Pada hari Jumat, pemerintahan Biden memberlakukan sanksi lain, yang secara khusus menargetkan industri minyak Rusia serta apa yang disebut “armada bayangan” yang bertanggung jawab untuk mengirimkan produk ke seluruh dunia.
“Satu-satunya pilihan yang saya lihat adalah sebagian sanksi hanya dapat dicabut sebagai bagian dari gencatan senjata,” kata Inozemtsev.
“Tetapi Anda tahu, menurut saya pencabutan sanksi pribadi dan kemungkinan menerima kembali modal Rusia di Eropa dan Amerika Serikat dapat menjadi pukulan serius bagi perekonomian. Hal ini dapat menyebabkan arus keluar modal dan sangat mengurangi pertumbuhan serta melemahkan investasi secara keseluruhan. Maka masuk akal untuk menjual perusahaan-perusahaan Rusia dan membawa ibu kotanya ke Barat. Namun semua orang di Barat yakin bahwa para elit Rusia adalah anjing Putin dan, oleh karena itu, mereka perlu melakukan hal tersebut [be] dipukuli sekejam mungkin. Oleh karena itu, saya jelas tidak mengharapkan hal ini.”

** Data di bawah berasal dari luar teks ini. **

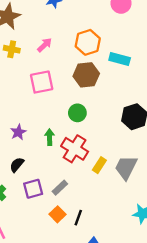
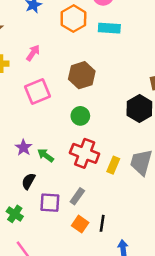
orange hexagon: (88, 42) -> (73, 19), moved
cyan rectangle: (120, 59) -> (109, 28), moved
green arrow: (49, 137) -> (46, 155), moved, turned -42
purple square: (33, 189) -> (50, 203), turned 30

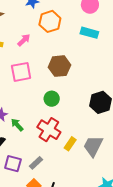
orange hexagon: (73, 19) -> (50, 21), moved

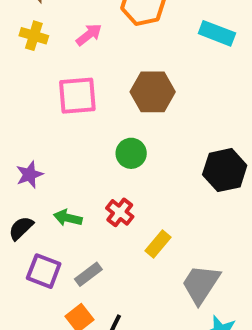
green arrow: (17, 125) -> (68, 218), moved, turned -40
red cross: (49, 130) -> (120, 212), size x0.6
gray trapezoid: (93, 146) -> (201, 284), moved

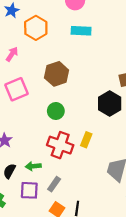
red cross: (120, 212) -> (60, 145), size x1.6
green arrow: (68, 218) -> (33, 166), moved
yellow rectangle: (158, 244) -> (86, 140), moved

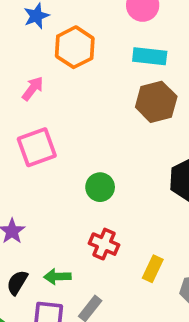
brown hexagon: (57, 74) -> (156, 102), moved
yellow rectangle: (86, 140) -> (153, 269), moved
red cross: (60, 145) -> (104, 244), size x0.7

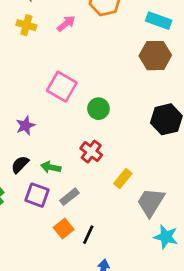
pink square: (37, 147) -> (62, 87), moved, turned 36

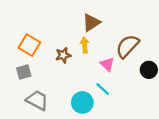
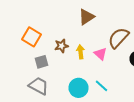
yellow arrow: (85, 45) -> (80, 52), moved
gray square: (24, 72) -> (42, 62), moved
cyan line: (103, 89) -> (102, 86), moved

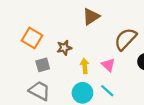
yellow arrow: (80, 52) -> (85, 66), moved
pink triangle: (100, 54) -> (108, 65), moved

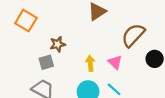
orange square: (32, 38) -> (26, 21), moved
brown star: (64, 48) -> (58, 44), moved

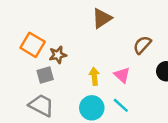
orange square: (26, 21) -> (33, 45), moved
brown semicircle: (133, 35) -> (142, 45), size x0.7

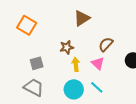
orange square: (33, 45) -> (27, 25), moved
brown semicircle: (142, 45) -> (106, 44), moved
brown star: (58, 55) -> (67, 47), moved

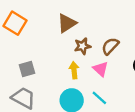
brown triangle: (82, 18) -> (67, 23), moved
brown star: (67, 47) -> (82, 46), moved

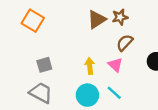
brown triangle: (67, 23) -> (97, 19), moved
brown star: (82, 46) -> (120, 17), moved

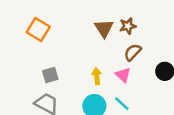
brown triangle: (97, 19) -> (104, 28), turned -30

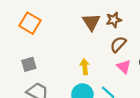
gray square: (50, 75) -> (29, 64), moved
pink triangle: (123, 75) -> (124, 67), moved

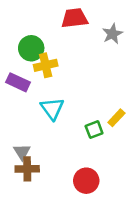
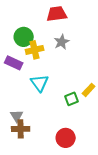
gray star: (112, 34) -> (62, 42), moved

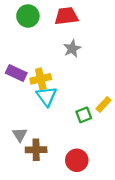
green circle: (24, 37) -> (28, 16), moved
yellow cross: (35, 50) -> (41, 79), moved
brown cross: (21, 129) -> (36, 150), moved

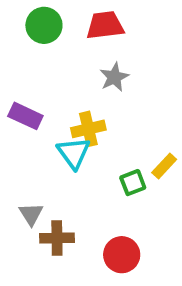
yellow cross: (41, 79) -> (88, 129), moved

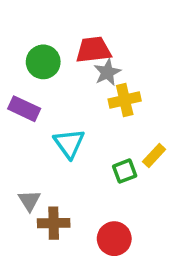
green circle: (44, 25) -> (43, 62), moved
red trapezoid: (105, 25) -> (93, 50), moved
yellow cross: (88, 129) -> (125, 100), moved

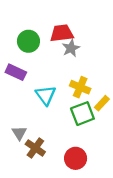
yellow cross: (125, 100) -> (80, 87), moved, turned 36
green square: (125, 171) -> (82, 114), size x1.5
brown cross: (54, 223) -> (35, 148), turned 36

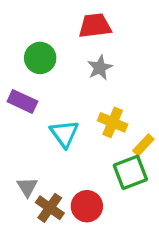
red trapezoid: (62, 33) -> (95, 26), moved
green square: (82, 114) -> (130, 172), moved
red circle: (76, 158) -> (87, 206), moved

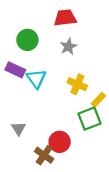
cyan triangle: (64, 134) -> (36, 79), moved
brown cross: (50, 208) -> (44, 155), moved

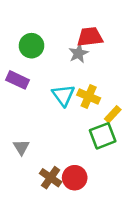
red trapezoid: (65, 18) -> (90, 37), moved
cyan triangle: (36, 79) -> (63, 95), moved
red circle: (60, 142) -> (75, 178), moved

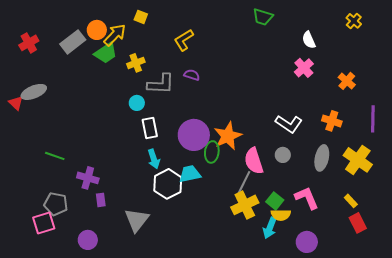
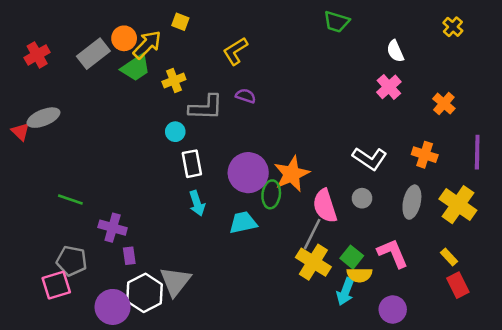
white hexagon: (168, 184) -> (145, 293), moved
yellow cross: (245, 205) -> (313, 262), turned -32
purple circle: (88, 240) -> (113, 307), size x1.4

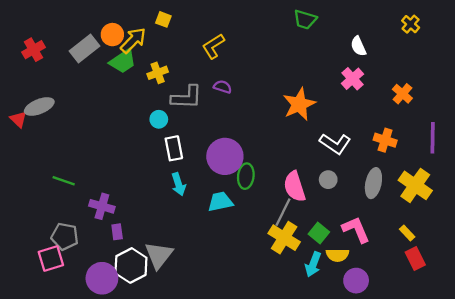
orange star: (292, 174) -> (299, 104), moved
yellow semicircle: (359, 275) -> (337, 255), moved

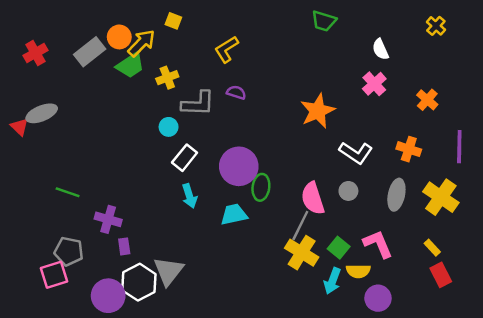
white rectangle: (174, 148) -> (185, 158), turned 50

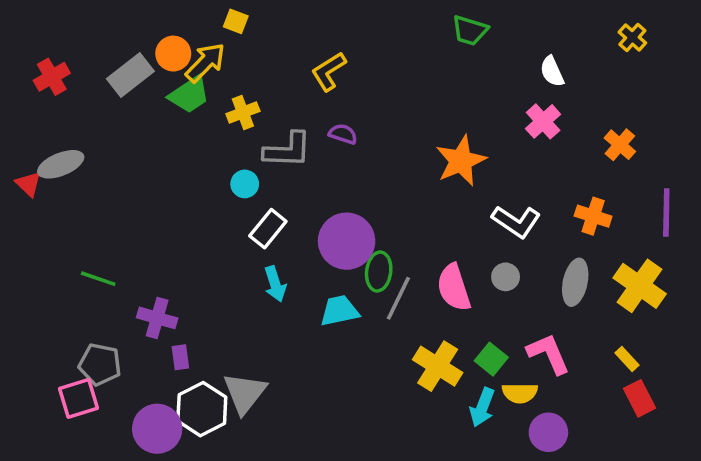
yellow square: (173, 21) -> (236, 21), moved
gray line: (300, 225) -> (398, 298), moved

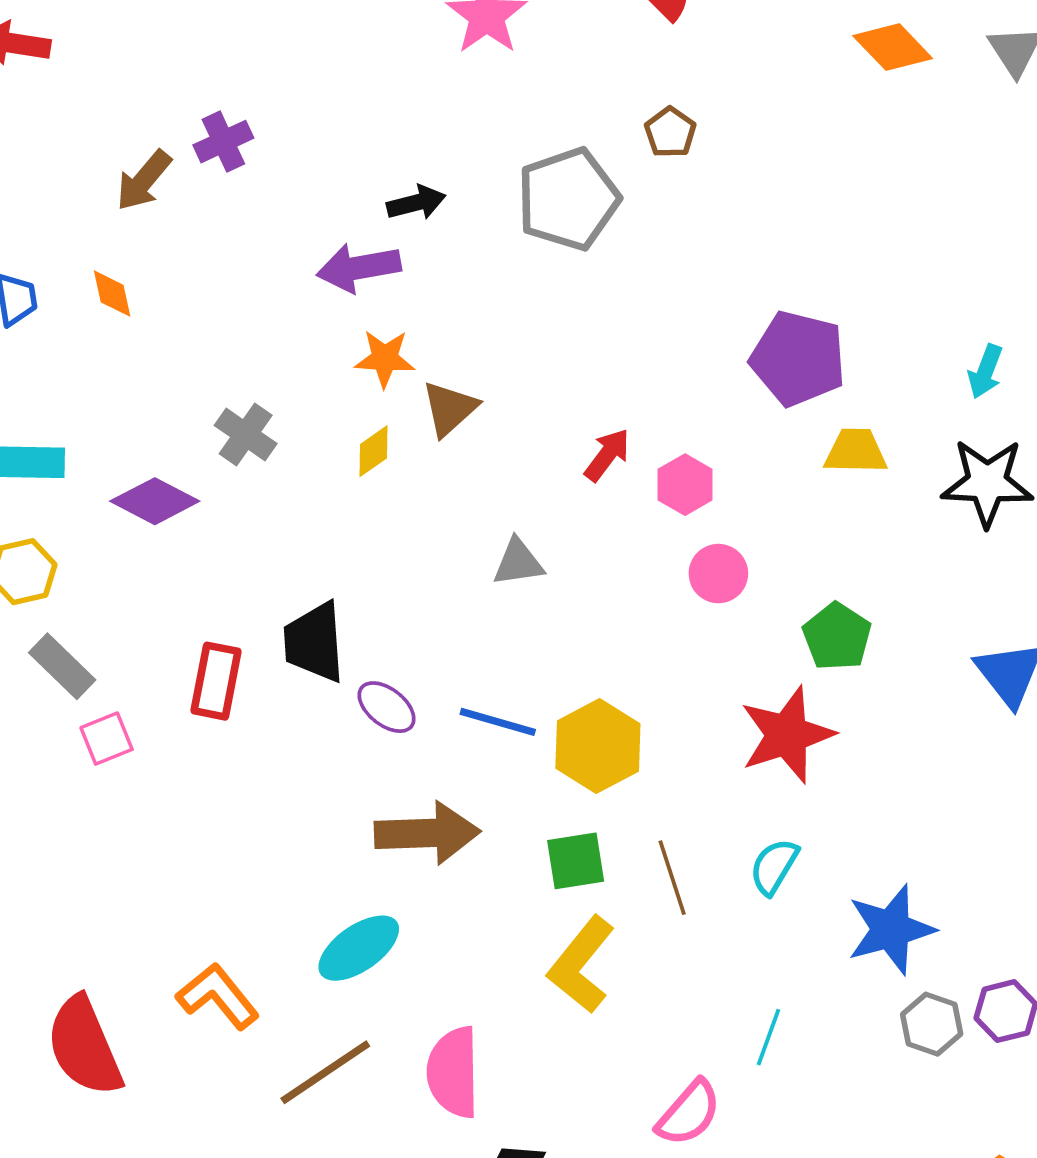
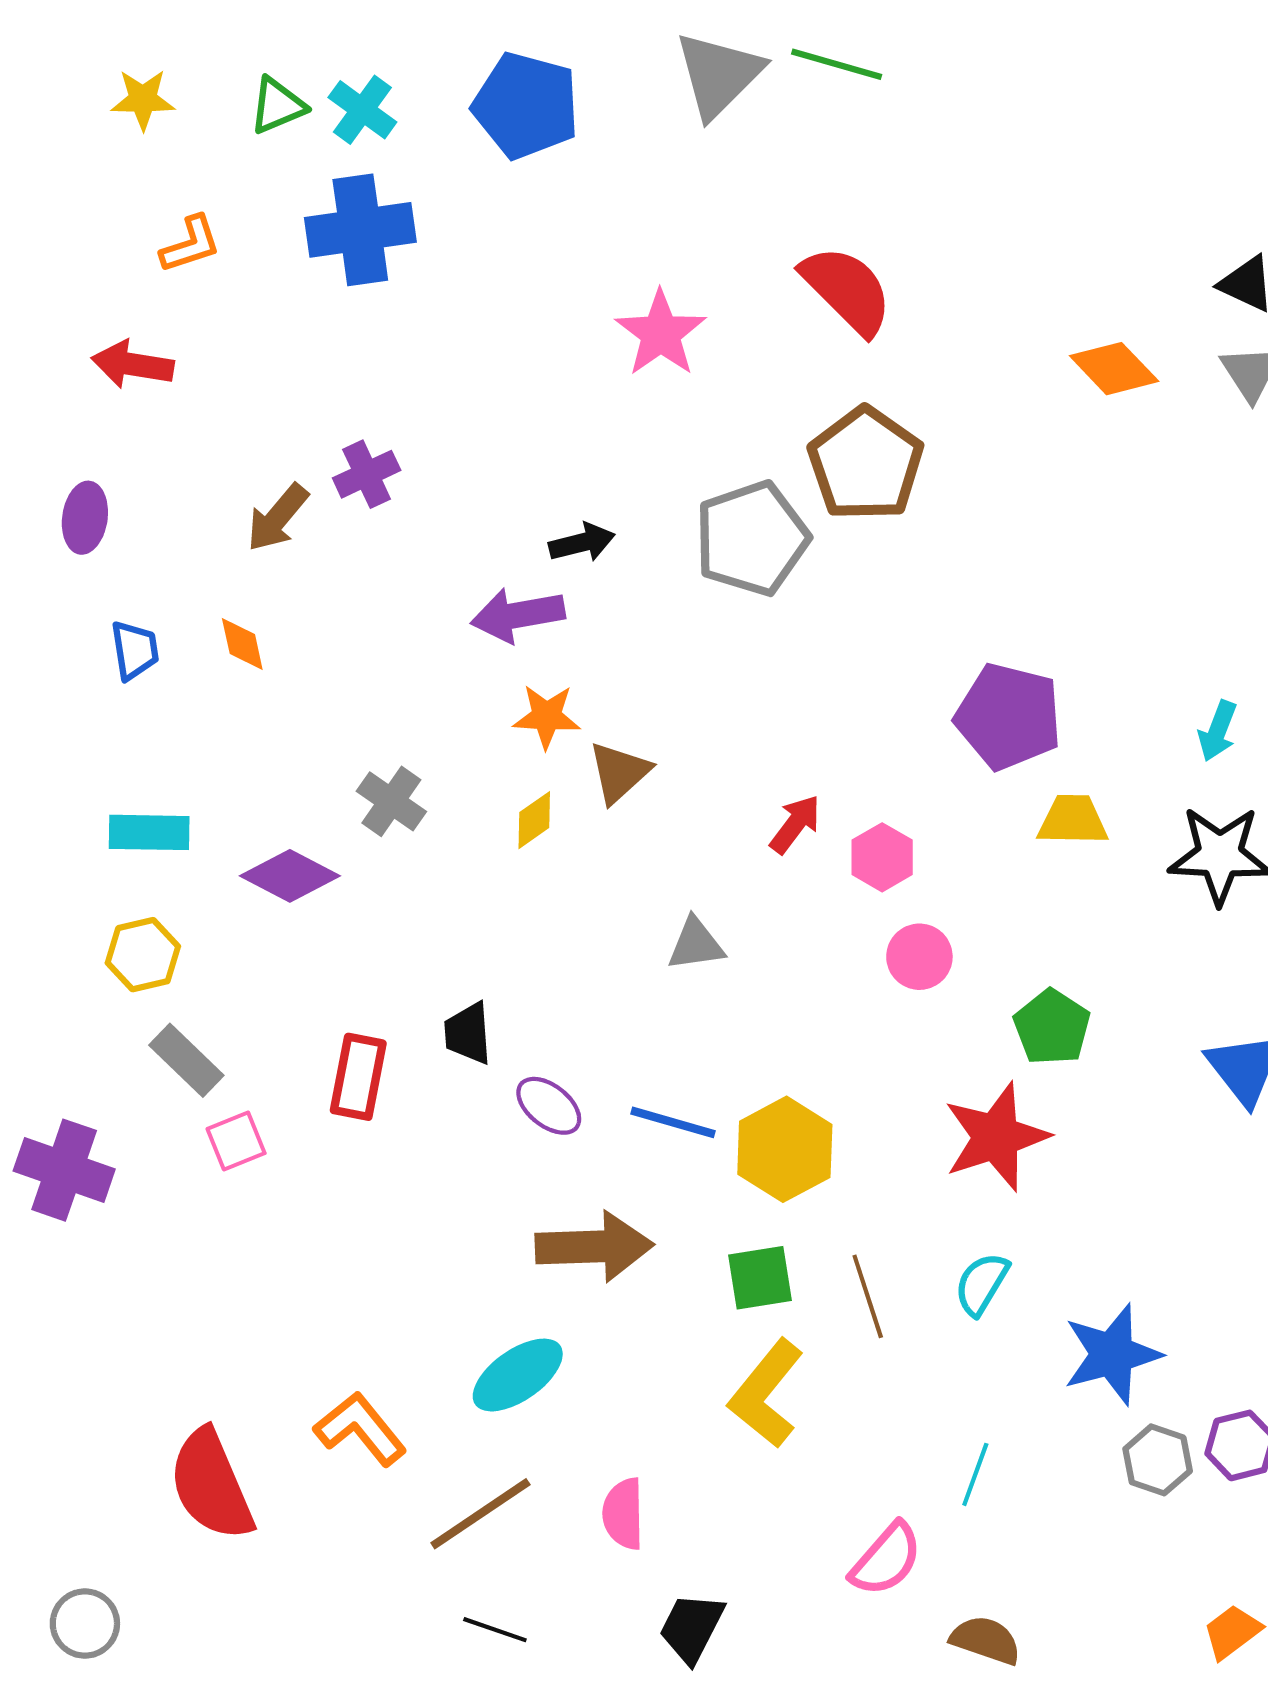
brown pentagon: (670, 132) -> (866, 464), size x2.0
black trapezoid: (314, 642) -> (468, 1033), size x0.7
pink semicircle: (453, 1072) -> (623, 1514), size x0.7

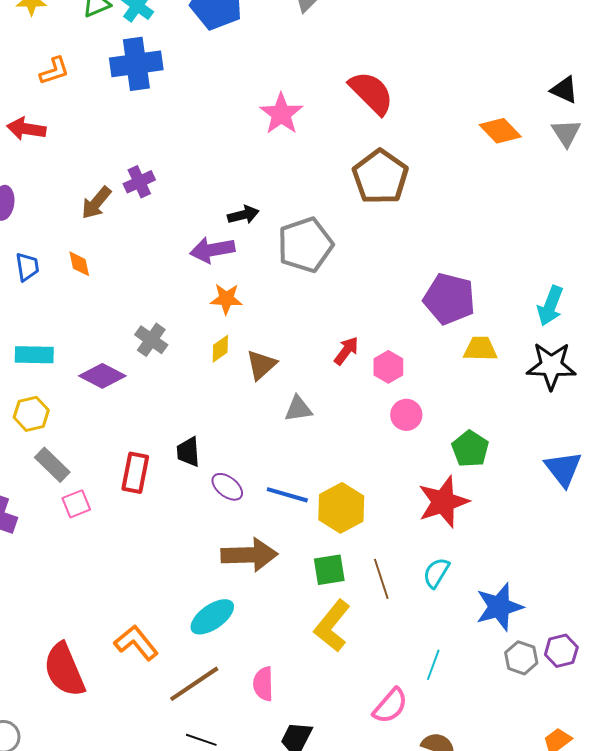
gray pentagon: (752, 538) -> (305, 245), moved
cyan arrow: (1218, 731) -> (550, 306), size x1.4
brown triangle: (619, 772) -> (261, 365), moved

Namun Oleg Kouzmin, analis di Renaissance Capital yang berbasis di Moskow, yakin bahwa mencairnya hubungan AS-Rusia akan berdampak besar.
“Sulit membayangkan semua sanksi dicabut dalam semalam, namun setidaknya pemahaman yang jelas bahwa tidak ada sanksi lebih lanjut dan ketegangan geopolitik tidak bertambah buruk akan mengurangi tingkat ketidakpastian saat ini, yang akan menguntungkan bagi negara-negara di dunia. [the] ekonomi dan pasar,” jelasnya.